YOUR TASK:
Extract the opening line of the entries and every line after it, stopping at and including the line that contains "Накипело у младшей". Do not include pictures.

MATERIAL PROVIDED:
■ ■ ■

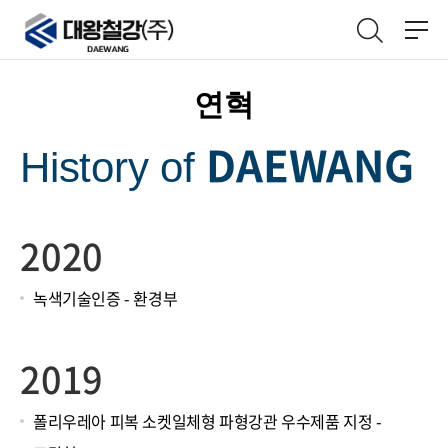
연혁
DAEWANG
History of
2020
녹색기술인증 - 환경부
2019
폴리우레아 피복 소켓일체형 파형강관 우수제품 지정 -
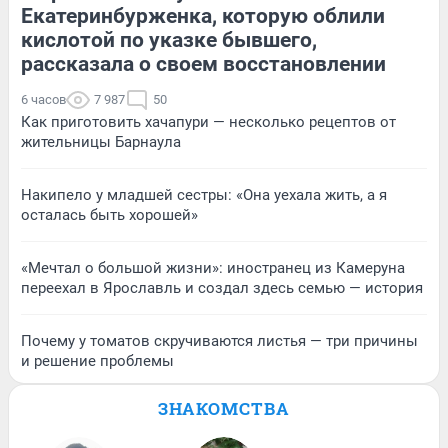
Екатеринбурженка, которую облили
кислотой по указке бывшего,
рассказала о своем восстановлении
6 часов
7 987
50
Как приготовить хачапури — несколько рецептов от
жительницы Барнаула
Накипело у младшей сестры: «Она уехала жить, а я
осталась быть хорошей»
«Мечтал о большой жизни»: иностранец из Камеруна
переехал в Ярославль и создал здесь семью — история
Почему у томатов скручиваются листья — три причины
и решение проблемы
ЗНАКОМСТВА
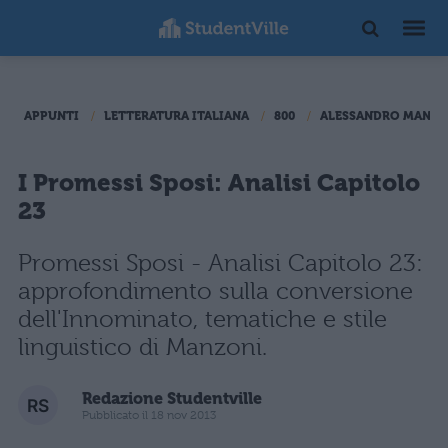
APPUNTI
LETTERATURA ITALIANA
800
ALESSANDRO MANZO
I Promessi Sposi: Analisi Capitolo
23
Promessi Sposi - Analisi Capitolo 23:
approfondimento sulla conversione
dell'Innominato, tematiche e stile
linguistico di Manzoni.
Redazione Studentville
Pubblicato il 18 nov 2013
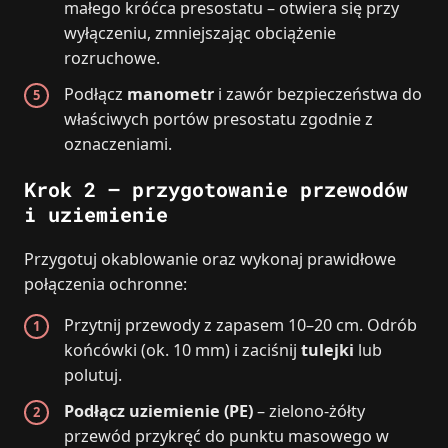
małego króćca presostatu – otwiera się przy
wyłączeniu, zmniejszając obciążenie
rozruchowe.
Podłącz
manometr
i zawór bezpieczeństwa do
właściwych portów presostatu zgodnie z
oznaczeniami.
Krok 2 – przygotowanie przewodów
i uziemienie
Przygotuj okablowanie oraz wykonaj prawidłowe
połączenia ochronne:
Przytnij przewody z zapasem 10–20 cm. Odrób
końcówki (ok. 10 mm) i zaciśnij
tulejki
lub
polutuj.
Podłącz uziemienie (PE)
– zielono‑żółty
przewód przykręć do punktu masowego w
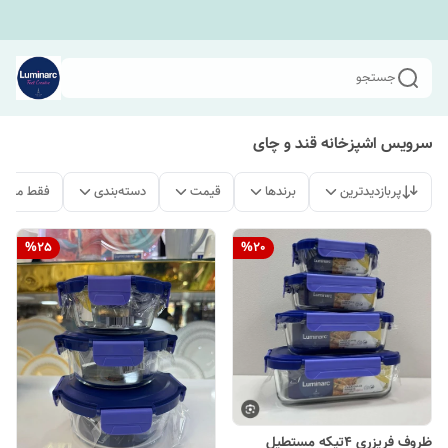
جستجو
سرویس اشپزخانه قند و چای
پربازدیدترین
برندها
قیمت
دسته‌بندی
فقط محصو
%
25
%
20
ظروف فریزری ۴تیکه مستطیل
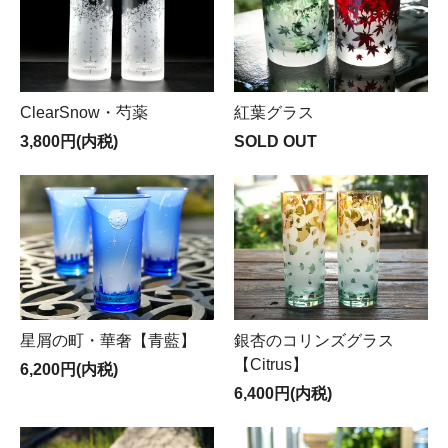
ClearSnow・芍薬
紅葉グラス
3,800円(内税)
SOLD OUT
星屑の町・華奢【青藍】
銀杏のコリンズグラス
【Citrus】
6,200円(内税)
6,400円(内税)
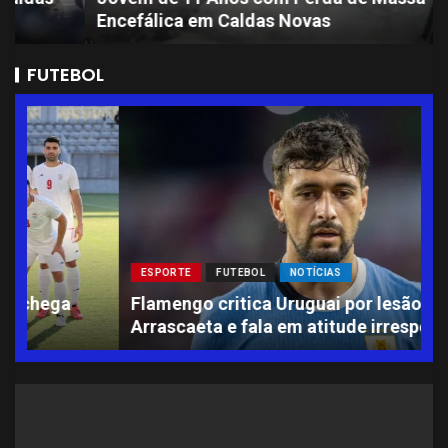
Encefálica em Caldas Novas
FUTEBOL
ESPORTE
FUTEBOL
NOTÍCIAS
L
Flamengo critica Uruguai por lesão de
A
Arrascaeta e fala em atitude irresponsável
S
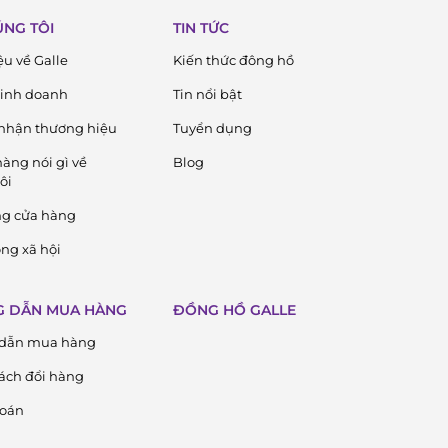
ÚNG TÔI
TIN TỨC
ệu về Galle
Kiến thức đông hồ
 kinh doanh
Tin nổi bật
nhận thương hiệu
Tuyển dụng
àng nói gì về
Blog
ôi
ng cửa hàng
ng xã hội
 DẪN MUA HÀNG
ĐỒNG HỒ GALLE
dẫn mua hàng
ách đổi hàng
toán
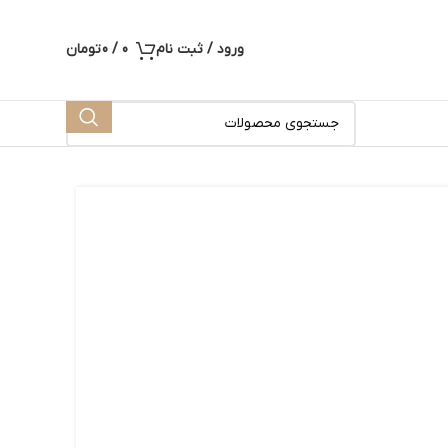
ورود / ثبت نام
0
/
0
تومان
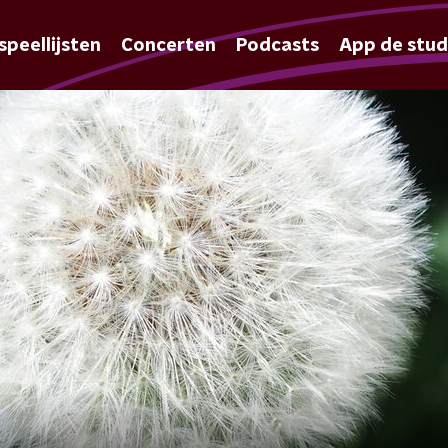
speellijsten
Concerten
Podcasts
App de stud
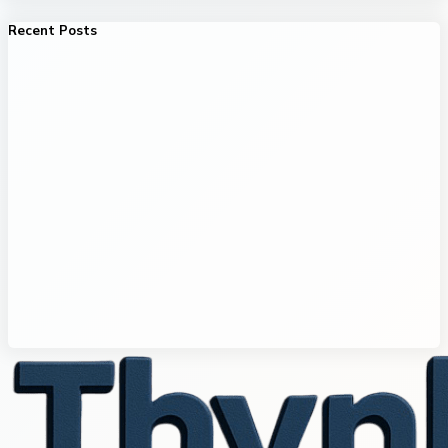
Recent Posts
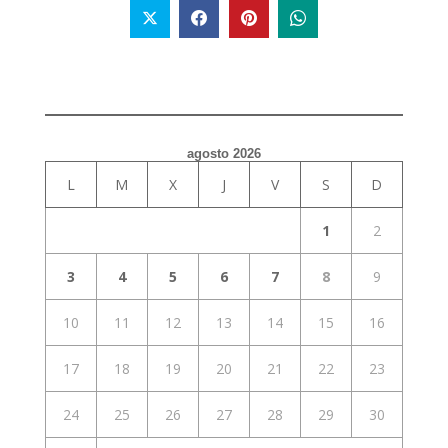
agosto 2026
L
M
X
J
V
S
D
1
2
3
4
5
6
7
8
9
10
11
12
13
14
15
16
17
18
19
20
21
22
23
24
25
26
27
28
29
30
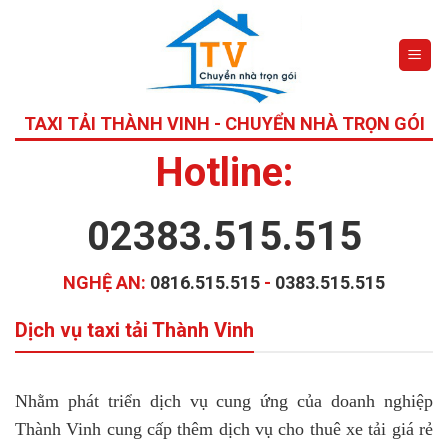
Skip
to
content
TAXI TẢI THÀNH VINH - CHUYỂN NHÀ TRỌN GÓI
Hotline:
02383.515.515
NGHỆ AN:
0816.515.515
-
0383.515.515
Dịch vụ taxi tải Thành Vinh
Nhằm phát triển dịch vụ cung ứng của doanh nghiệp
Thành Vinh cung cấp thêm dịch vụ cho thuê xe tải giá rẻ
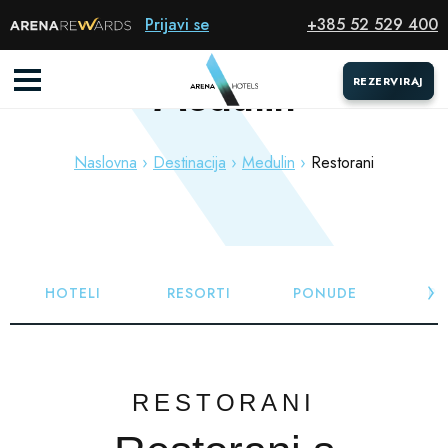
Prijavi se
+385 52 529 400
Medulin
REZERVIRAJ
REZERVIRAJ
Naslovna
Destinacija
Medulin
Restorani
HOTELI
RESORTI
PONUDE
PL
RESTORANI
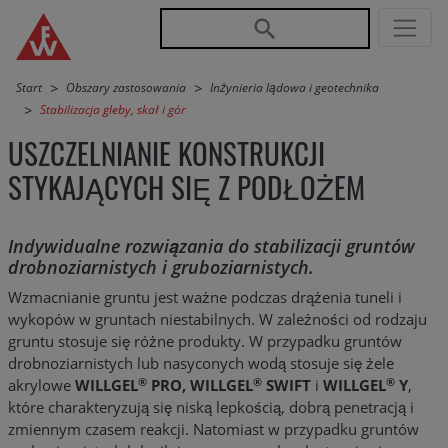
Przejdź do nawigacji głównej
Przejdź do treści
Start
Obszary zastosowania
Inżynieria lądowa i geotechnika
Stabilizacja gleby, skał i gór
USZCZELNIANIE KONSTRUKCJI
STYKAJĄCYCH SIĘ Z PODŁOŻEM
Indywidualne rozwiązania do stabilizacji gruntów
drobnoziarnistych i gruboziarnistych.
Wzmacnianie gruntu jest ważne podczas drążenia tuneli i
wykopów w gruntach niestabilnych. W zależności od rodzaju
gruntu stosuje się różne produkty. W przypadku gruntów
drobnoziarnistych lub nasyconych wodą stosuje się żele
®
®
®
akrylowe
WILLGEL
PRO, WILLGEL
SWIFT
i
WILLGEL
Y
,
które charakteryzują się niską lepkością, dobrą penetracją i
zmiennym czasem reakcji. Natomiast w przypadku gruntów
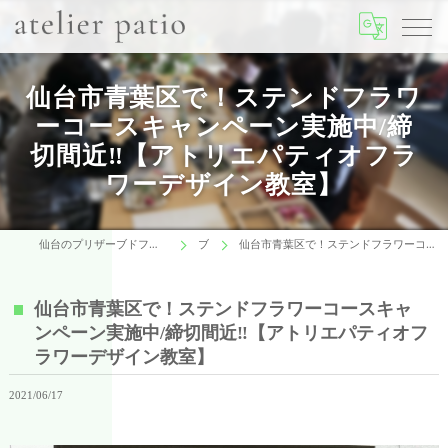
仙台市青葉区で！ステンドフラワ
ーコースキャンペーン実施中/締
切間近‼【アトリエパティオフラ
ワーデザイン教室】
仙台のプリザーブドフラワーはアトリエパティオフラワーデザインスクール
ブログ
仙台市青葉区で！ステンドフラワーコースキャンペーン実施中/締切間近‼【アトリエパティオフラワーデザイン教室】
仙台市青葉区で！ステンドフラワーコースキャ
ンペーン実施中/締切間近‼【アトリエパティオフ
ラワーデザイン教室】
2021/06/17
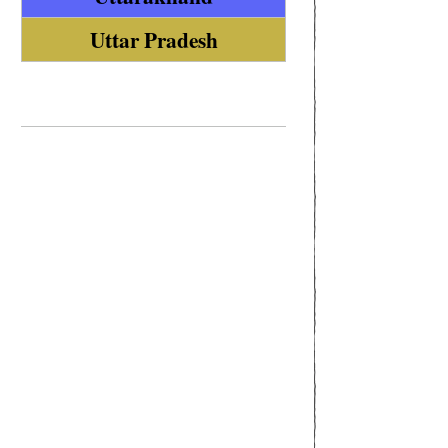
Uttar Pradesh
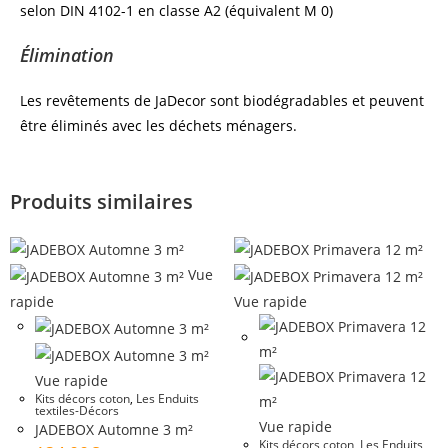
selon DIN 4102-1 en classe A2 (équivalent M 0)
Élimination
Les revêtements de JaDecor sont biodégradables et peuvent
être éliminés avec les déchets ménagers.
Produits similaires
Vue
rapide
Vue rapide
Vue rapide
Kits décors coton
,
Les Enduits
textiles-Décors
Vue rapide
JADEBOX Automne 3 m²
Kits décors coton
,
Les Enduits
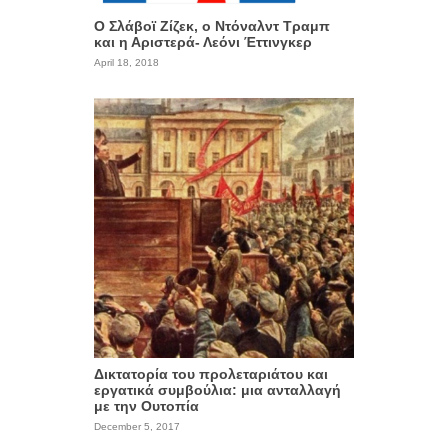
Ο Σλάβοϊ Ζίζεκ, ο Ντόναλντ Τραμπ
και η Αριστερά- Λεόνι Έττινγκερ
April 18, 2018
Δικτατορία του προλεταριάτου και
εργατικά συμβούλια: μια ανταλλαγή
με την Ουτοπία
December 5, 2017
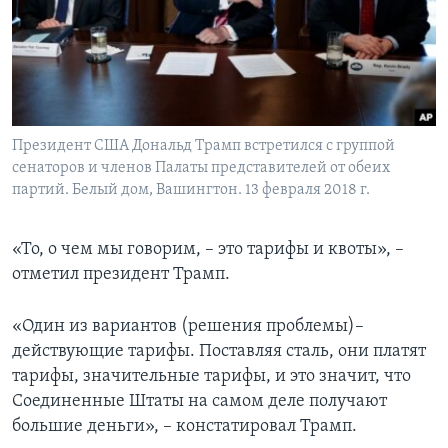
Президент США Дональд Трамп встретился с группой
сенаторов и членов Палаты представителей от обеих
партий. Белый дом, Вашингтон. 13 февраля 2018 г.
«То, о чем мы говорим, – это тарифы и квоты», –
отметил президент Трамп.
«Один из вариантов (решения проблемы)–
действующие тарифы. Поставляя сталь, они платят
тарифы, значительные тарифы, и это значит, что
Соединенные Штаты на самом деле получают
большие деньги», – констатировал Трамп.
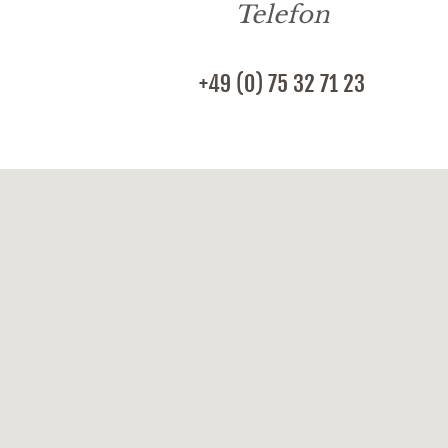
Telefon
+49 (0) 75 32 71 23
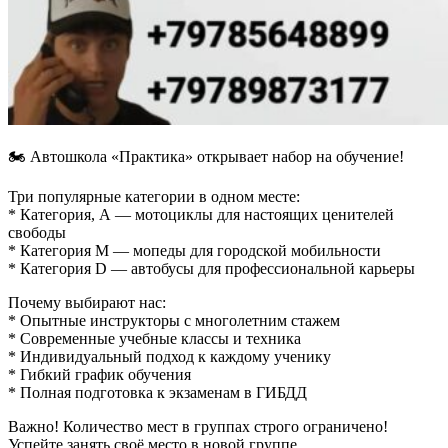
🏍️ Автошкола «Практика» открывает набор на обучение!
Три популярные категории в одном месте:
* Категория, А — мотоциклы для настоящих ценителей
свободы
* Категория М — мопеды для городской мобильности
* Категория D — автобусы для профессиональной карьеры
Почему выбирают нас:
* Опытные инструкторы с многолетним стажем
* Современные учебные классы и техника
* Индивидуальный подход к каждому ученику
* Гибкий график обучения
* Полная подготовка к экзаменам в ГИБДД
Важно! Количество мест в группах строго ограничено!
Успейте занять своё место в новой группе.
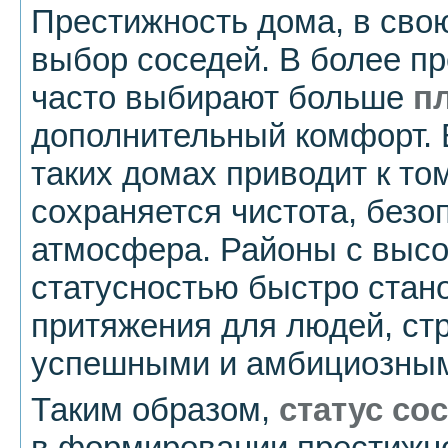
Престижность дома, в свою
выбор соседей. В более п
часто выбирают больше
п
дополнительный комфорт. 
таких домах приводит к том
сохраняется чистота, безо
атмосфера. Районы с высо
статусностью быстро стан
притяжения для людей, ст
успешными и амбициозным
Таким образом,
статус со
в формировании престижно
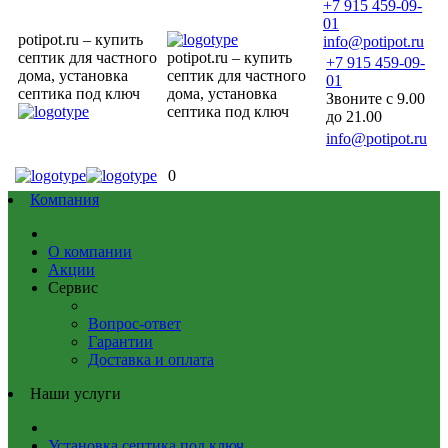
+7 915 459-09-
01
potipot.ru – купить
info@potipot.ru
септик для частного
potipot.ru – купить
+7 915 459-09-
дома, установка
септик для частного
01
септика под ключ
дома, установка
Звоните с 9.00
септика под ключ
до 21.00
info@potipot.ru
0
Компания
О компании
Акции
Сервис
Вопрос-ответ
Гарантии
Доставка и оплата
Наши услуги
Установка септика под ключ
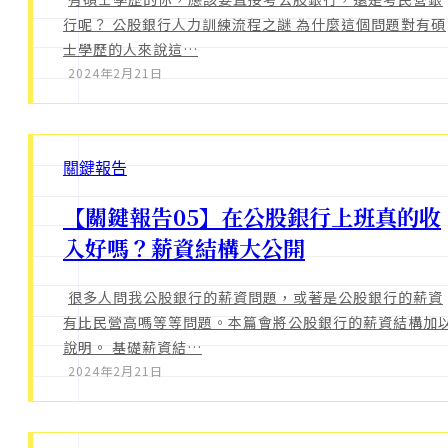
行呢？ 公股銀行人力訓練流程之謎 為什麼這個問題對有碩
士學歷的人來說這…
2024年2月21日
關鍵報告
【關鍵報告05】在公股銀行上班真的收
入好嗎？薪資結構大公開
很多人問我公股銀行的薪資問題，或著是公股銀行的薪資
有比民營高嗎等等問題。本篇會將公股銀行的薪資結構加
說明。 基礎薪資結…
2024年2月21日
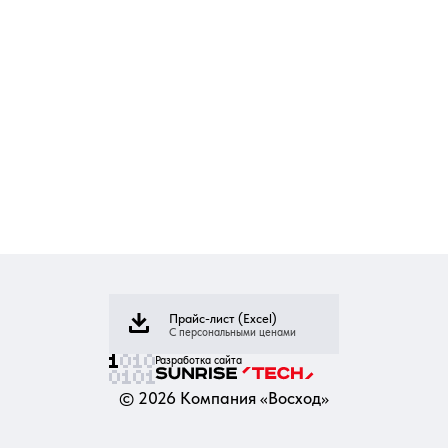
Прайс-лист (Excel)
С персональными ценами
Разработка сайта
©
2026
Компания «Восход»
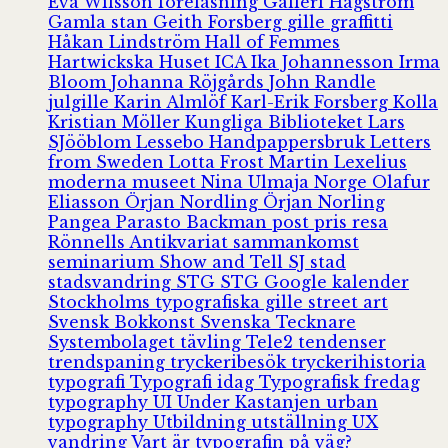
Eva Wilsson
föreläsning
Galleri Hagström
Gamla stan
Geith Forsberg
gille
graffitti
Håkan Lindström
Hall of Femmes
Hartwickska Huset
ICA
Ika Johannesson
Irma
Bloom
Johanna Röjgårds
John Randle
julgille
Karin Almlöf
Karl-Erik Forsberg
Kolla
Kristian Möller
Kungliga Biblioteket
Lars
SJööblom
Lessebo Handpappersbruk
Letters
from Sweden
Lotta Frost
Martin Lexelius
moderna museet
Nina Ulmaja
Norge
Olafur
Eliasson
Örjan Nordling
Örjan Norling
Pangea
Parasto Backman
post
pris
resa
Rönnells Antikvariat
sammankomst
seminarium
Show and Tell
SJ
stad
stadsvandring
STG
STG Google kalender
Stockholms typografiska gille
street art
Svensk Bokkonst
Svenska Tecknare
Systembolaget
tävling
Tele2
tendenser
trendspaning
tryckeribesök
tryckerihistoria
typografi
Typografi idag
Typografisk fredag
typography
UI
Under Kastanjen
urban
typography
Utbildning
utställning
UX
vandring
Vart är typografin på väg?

■ ■ ■

RESULT:
연혁
DAEWANG
History of
2020
녹색기술인증 - 환경부
2019
폴리우레아 피복 소켓일체형 파형강관 우수제품 지정 -
Екатеринбурженка, которую облили
кислотой по указке бывшего,
рассказала о своем восстановлении
6 часов
7 987
50
Как приготовить хачапури — несколько рецептов от
жительницы Барнаула
Накипело у младшей сестры: «Она уехала жить, а я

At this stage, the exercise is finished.